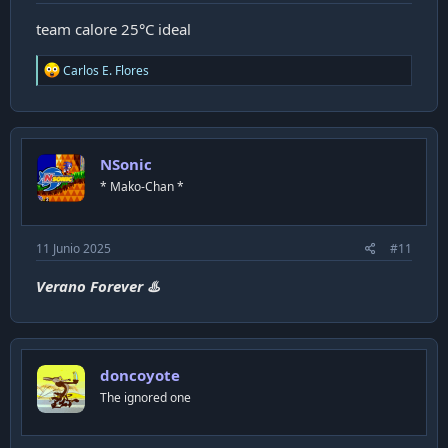
team calore 25°C ideal
R
Carlos E. Flores
e
a
c
t
i
NSonic
o
n
* Mako-Chan *
s
:
11 Junio 2025
#11
Verano Forever ♨️
doncoyote
The ignored one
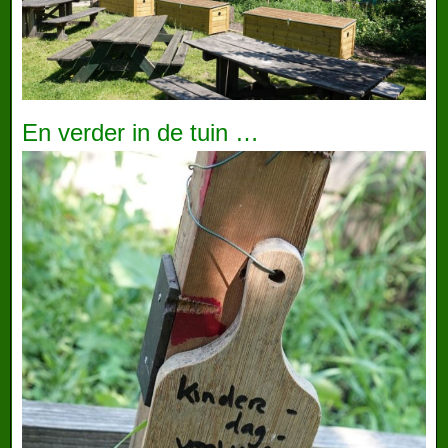
En verder in de tuin …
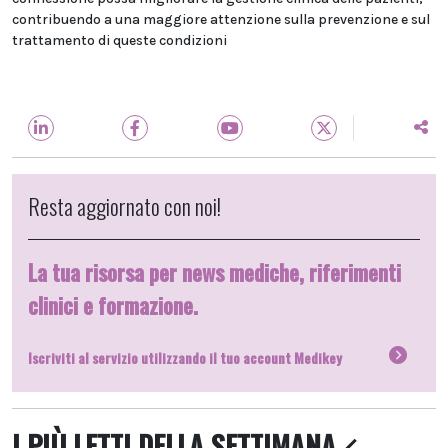
contribuendo a una maggiore attenzione sulla prevenzione e sul
trattamento di queste condizioni
Resta aggiornato con noi!
La tua risorsa per news mediche, riferimenti
clinici e formazione.
Iscriviti al servizio utilizzando il tuo account Medikey
I PIÙ LETTI DELLA SETTIMANA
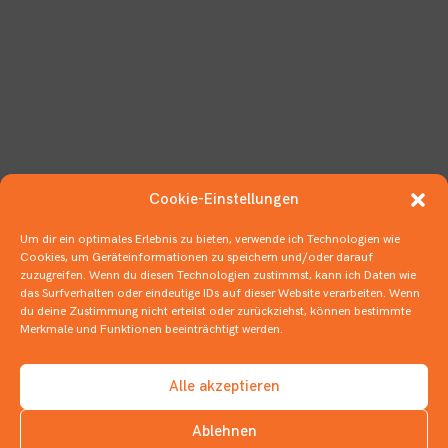
Cookie-Einstellungen
Um dir ein optimales Erlebnis zu bieten, verwende ich Technologien wie
Cookies, um Geräteinformationen zu speichern und/oder darauf
zuzugreifen. Wenn du diesen Technologien zustimmst, kann ich Daten wie
das Surfverhalten oder eindeutige IDs auf dieser Website verarbeiten. Wenn
du deine Zustimmung nicht erteilst oder zurückziehst, können bestimmte
Merkmale und Funktionen beeinträchtigt werden.
Alle akzeptieren
Ablehnen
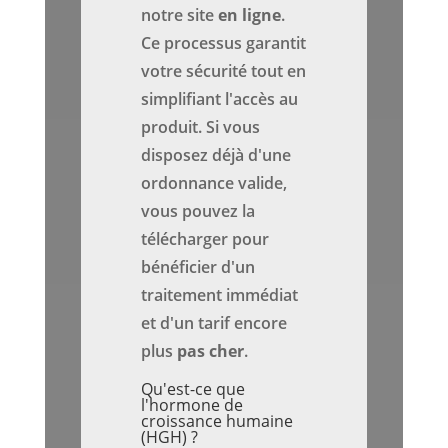
notre site
en ligne
.
Ce processus garantit
votre sécurité tout en
simplifiant l'accès au
produit. Si vous
disposez déjà d'une
ordonnance valide,
vous pouvez la
télécharger pour
bénéficier d'un
traitement immédiat
et d'un tarif encore
plus
pas cher
.
Qu'est-ce que
l'hormone de
croissance humaine
(HGH) ?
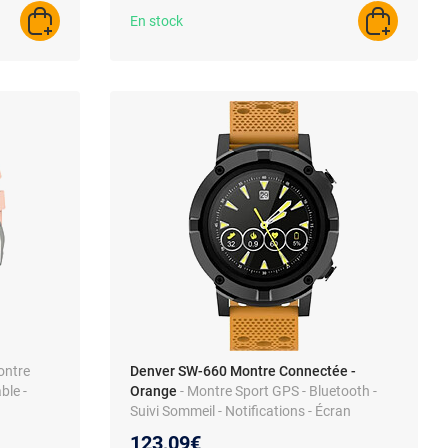
En stock
AJOUTER AU PANIER
AJOUTER A
ontre
Denver SW-660 Montre Connectée -
ble -
Orange
- Montre Sport GPS - Bluetooth -
Suivi Sommeil - Notifications - Écran
AMOLED 1.3'
123,09€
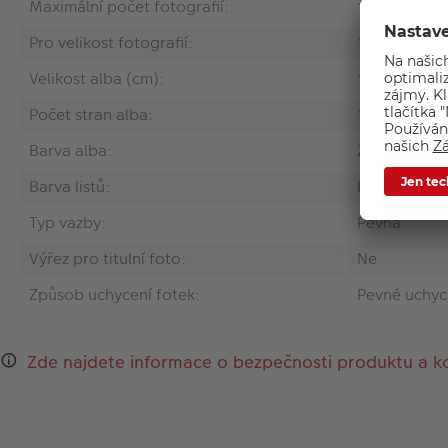
Maximální počet fotografií:
100
Pro velikost fotografií:
10x15 cm
Velikost alba (cm):
12.5 x 16.5
Počet stran alba:
100
Barva alba:
Zelená
Barva listů:
Bílá
Typ vazby:
Pevná
Výřez pro titulní foto:
Ne
Způsob uchycení fotek:
Pevné uchyc
Zde najdete informace o bezpečnosti produktu a k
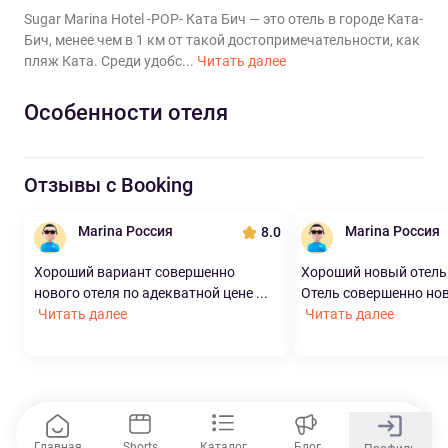
Sugar Marina Hotel -POP- Ката Бич — это отель в городе Ката-
Бич, менее чем в 1 км от такой достопримечательности, как
пляж Ката. Среди удобс...
Читать далее
Особенности отеля
Отзывы с Booking
Marina Россия
Marina Россия
8.0
Хороший вариант совершенно
Хороший новый отель 
нового отеля по адекватной цене ...
Отель совершенно новы
Читать далее
Читать далее
Главная
Shorts
Каталог
Блог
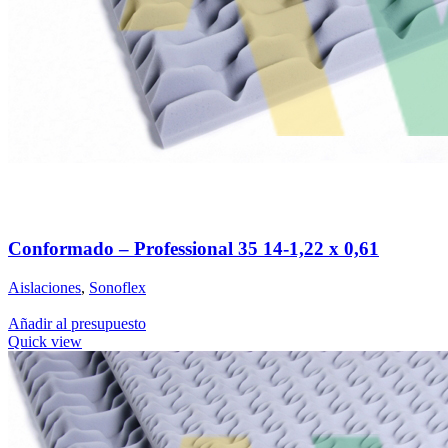
Conformado – Professional 35 14-1,22 x 0,61
Aislaciones
,
Sonoflex
Añadir al presupuesto
Quick view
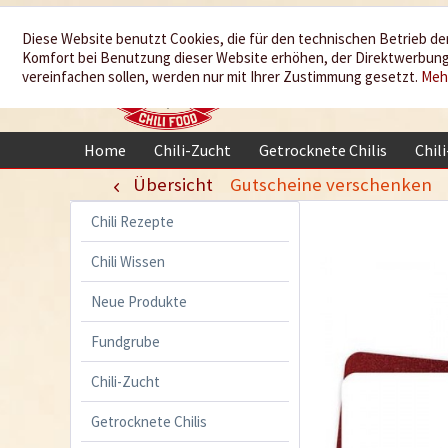
Wir würzen
Diese Website benutzt Cookies, die für den technischen Betrieb der
Komfort bei Benutzung dieser Website erhöhen, der Direktwerbung 
Ihr Leben
vereinfachen sollen, werden nur mit Ihrer Zustimmung gesetzt.
Meh
Home
Chili-Zucht
Getrocknete Chilis
Chil
Übersicht
Gutscheine verschenken
Chili Rezepte
Chili Wissen
Neue Produkte
Fundgrube
Chili-Zucht
Getrocknete Chilis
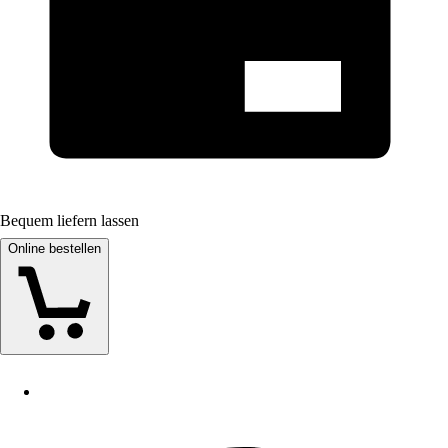
Bequem liefern lassen
Online bestellen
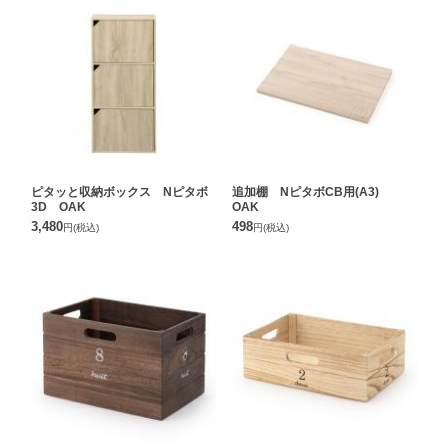
ピタッと収納ボックス Nピタボ
追加棚 NピタボCB用(A3)
3D OAK
OAK
3,480
498
円
(税込)
円
(税込)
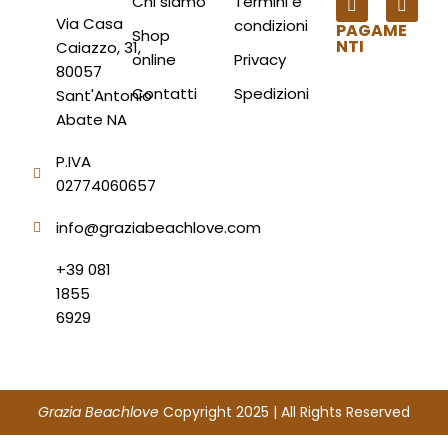
Chi siamo
Termini e
Via Casa
condizioni
PAGAME
Shop
NTI
Caiazzo, 31,
online
Privacy
80057
Contatti
Spedizioni
Sant'Antonio
Abate NA
P.IVA
02774060657
info@graziabeachlove.com
+39 081
1855
6929
Grazia Beachlove
Copyright 2025 | All Rights Reserved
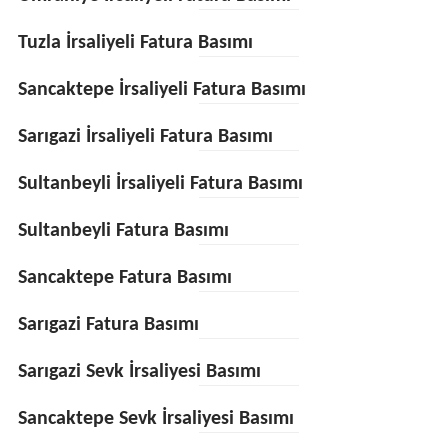
Tuzla İrsaliyeli Fatura Basımı
Sancaktepe İrsaliyeli Fatura Basımı
Sarıgazi İrsaliyeli Fatura Basımı
Sultanbeyli İrsaliyeli Fatura Basımı
Sultanbeyli Fatura Basımı
Sancaktepe Fatura Basımı
Sarıgazi Fatura Basımı
Sarıgazi Sevk İrsaliyesi Basımı
Sancaktepe Sevk İrsaliyesi Basımı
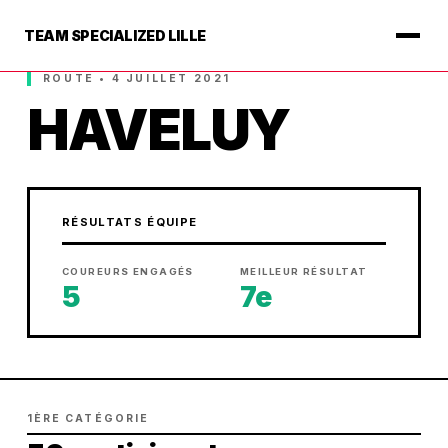
TEAM SPECIALIZED LILLE
ROUTE • 4 JUILLET 2021
HAVELUY
RÉSULTATS ÉQUIPE
COUREURS ENGAGÉS
MEILLEUR RÉSULTAT
5
7e
1ÈRE CATÉGORIE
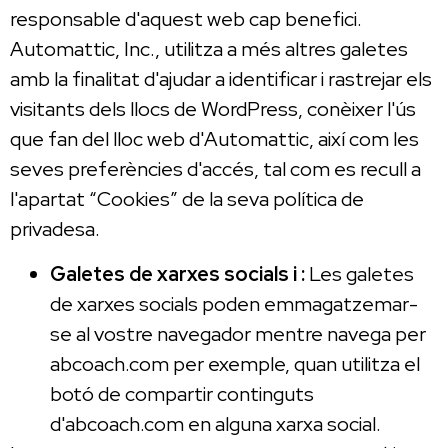
responsable d'aquest web cap benefici.
Automattic, Inc., utilitza a més altres galetes
amb la finalitat d'ajudar a identificar i rastrejar els
visitants dels llocs de WordPress, conèixer l'ús
que fan del lloc web d'Automattic, així com les
seves preferències d'accés, tal com es recull a
l'apartat “Cookies” de la seva política de
privadesa.
Galetes de xarxes socials i :
Les galetes
de xarxes socials poden emmagatzemar-
se al vostre navegador mentre navega per
abcoach.com per exemple, quan utilitza el
botó de compartir continguts
d'abcoach.com en alguna xarxa social.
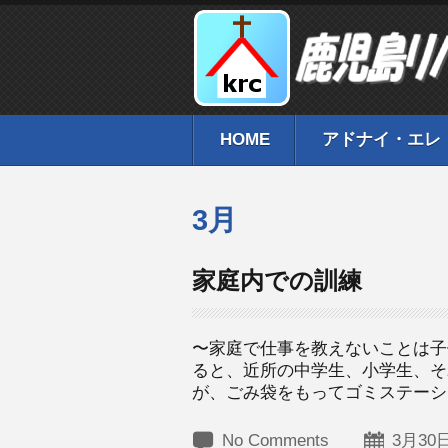
HOME
アドナイ・エレ
3月
家庭内での訓練
〜家庭で仕事を教えないことは子
ると、近所の中学生、小学生、そ
が、ごみ袋をもってゴミステーショ
No Comments
3月30日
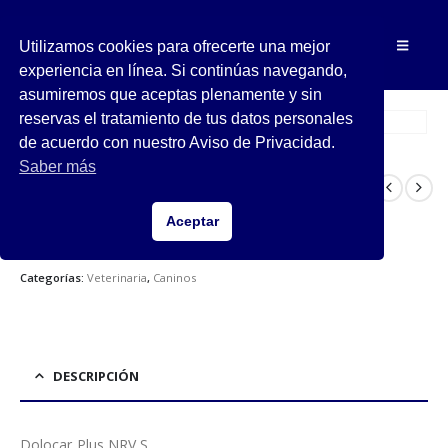
Utilizamos cookies para ofrecerte una mejor
experiencia en línea. Si continúas navegando,
asumiremos que aceptas plenamente y sin
reservas el tratamiento de tus datos personales
de acuerdo con nuestro Aviso de Privacidad.
Saber más
Dolocar Plus NRV S
Analgésico para el dolor agudo y severo.
Aceptar
SKU:
NOR20
Categorías:
Veterinaria
,
Caninos
DESCRIPCIÓN
Dolocar Plus NRV S.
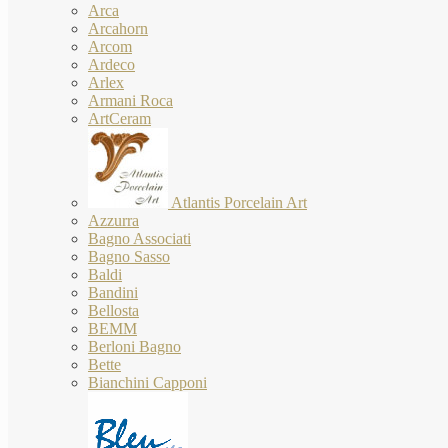
Arca
Arcahorn
Arcom
Ardeco
Arlex
Armani Roca
ArtCeram
Atlantis Porcelain Art
Azzurra
Bagno Associati
Bagno Sasso
Baldi
Bandini
Bellosta
BEMM
Berloni Bagno
Bette
Bianchini Capponi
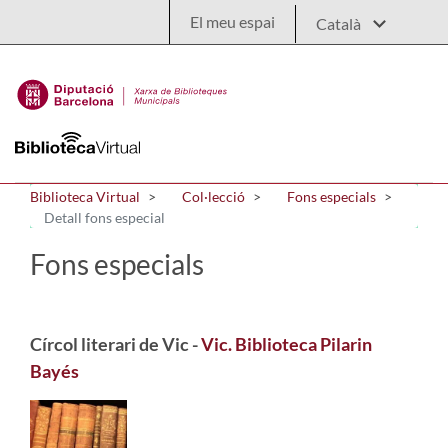
Salta al contingut principal
El meu espai
Biblioteca Virtual
Col·lecció
Fons especials
Detall fons especial
Fons especials
Círcol literari de Vic -
Vic. Biblioteca Pilarin
Bayés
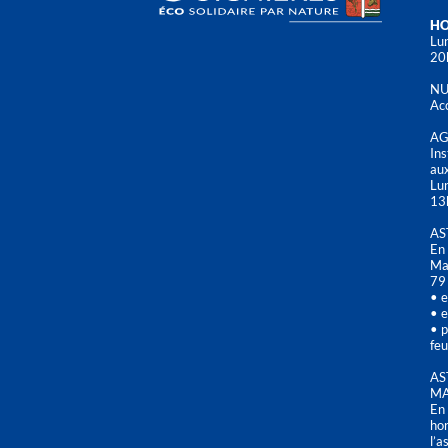
HO
Lun
20
NU
Acc
AG
Ins
aux
Lu
13
AS
En 
Mai
79
• e
• e
• p
feu
AS
MA
En 
hor
l’a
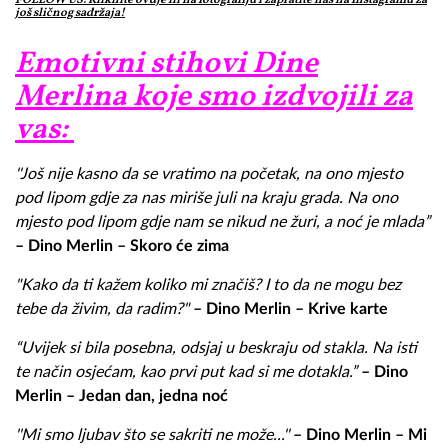
još sličnog sadržaja!
Emotivni stihovi Dine
Merlina koje smo izdvojili za
vas:
''Još nije kasno da se vratimo na početak, na ono mjesto
pod lipom gdje za nas miriše juli na kraju grada. Na ono
mjesto pod lipom gdje nam se nikud ne žuri, a noć je mlada”
– Dino Merlin – Skoro će zima
"
Kako da ti kažem koliko mi značiš? I
to da ne mogu bez
tebe da živim, da radim?
"
– Dino Merlin – Krive karte
“Uvijek si bila posebna, odsjaj u beskraju od stakla. Na isti
te način osjećam, kao prvi put kad si me dotakla.”
– Dino
Merlin – Jedan dan, jedna noć
''
Mi smo ljubav što se sakriti ne može...
''
– Dino Merlin – Mi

#### WHAT THE EXERCISE ASKS
For the string "lipom", return every line of the data where it appears.

#### ANSWER
pod lipom gdje za nas miriše juli na kraju grada. Na ono
mjesto pod lipom gdje nam se nikud ne žuri, a noć je mlada”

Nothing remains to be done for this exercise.